§ Exercise prompt
An exact reproduction of the records is required. Images must be left out.

------ Raw data ------

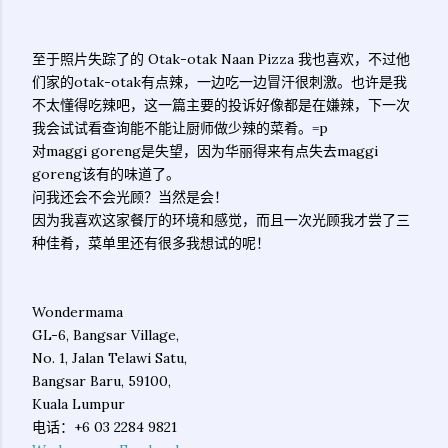
至于照片失踪了的 Otak-otak Naan Pizza 我也喜欢，不过他
们家的otak-otak有点辣，一边吃一边冒汗很刺激。也许是我
不太懂得吃辣吧，这一篇主要的投诉好像都是在嫌辣，下一次
我会试试看查询能不能让厨师做少辣的菜肴。=p
对maggi goreng是失望，因为华丽得来有点失去maggi
goreng该有的味道了。
问我还会不会光顾？当然是会！
因为我喜欢这家餐厅的环境和感觉，而且一次光顾我才尝了三
种佳肴，菜单里还有很多我想试的呢！
Wondermama
GL-6, Bangsar Village,
No. 1, Jalan Telawi Satu,
Bangsar Baru, 59100,
Kuala Lumpur
电话：+6 03 2284 9821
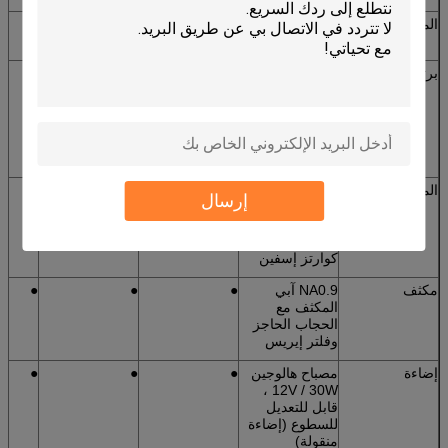
المقطب
360 درجة
●
●
●
للتدوير
برتراند لنس
بيرتران لنس ،
●
●
●
انزلاق / مركز
قابل للتعديل
ينزلق داخل /
خارج المسار
البصري
المعوض البصري
λ الانزلاق
●
●
●
إرسال
(الأحمر من
الدرجة الأولى) ،
1 / ​​4λ الانزلاق ،
كوارتز إسفين
مكثف
NA0.9 آبي
●
●
●
المكثف مع
الحجاب الحاجز
وفلتر إيريس
إضاءة
مصباح هالوجين
●
●
●
12V / 30W ،
قابل للتعديل
للسطوع (إضاءة
منقولة)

------

§ Task answer
至于照片失踪了的 Otak-otak Naan Pizza 我也喜欢，不过他
们家的otak-otak有点辣，一边吃一边冒汗很刺激。也许是我
不太懂得吃辣吧，这一篇主要的投诉好像都是在嫌辣，下一次
我会试试看查询能不能让厨师做少辣的菜肴。=p
对maggi goreng是失望，因为华丽得来有点失去maggi
goreng该有的味道了。
问我还会不会光顾？当然是会！
因为我喜欢这家餐厅的环境和感觉，而且一次光顾我才尝了三
种佳肴，菜单里还有很多我想试的呢！
Wondermama
GL-6, Bangsar Village,
No. 1, Jalan Telawi Satu,
Bangsar Baru, 59100,
Kuala Lumpur
电话：+6 03 2284 9821
المقطب
360 درجة
●
●
●
للتدوير
برتراند لنس
بيرتران لنس ،
●
●
●
انزلاق / مركز
قابل للتعديل
ينزلق داخل /
خارج المسار
البصري
المعوض البصري
λ الانزلاق
●
●
●
إرسال
(الأحمر من
الدرجة الأولى) ،
1 / ​​4λ الانزلاق ،
كوارتز إسفين
مكثف
NA0.9 آبي
●
●
●
المكثف مع
الحجاب الحاجز
وفلتر إيريس
إضاءة
مصباح هالوجين
●
●
●
12V / 30W ،
قابل للتعديل
للسطوع (إضاءة
منقولة)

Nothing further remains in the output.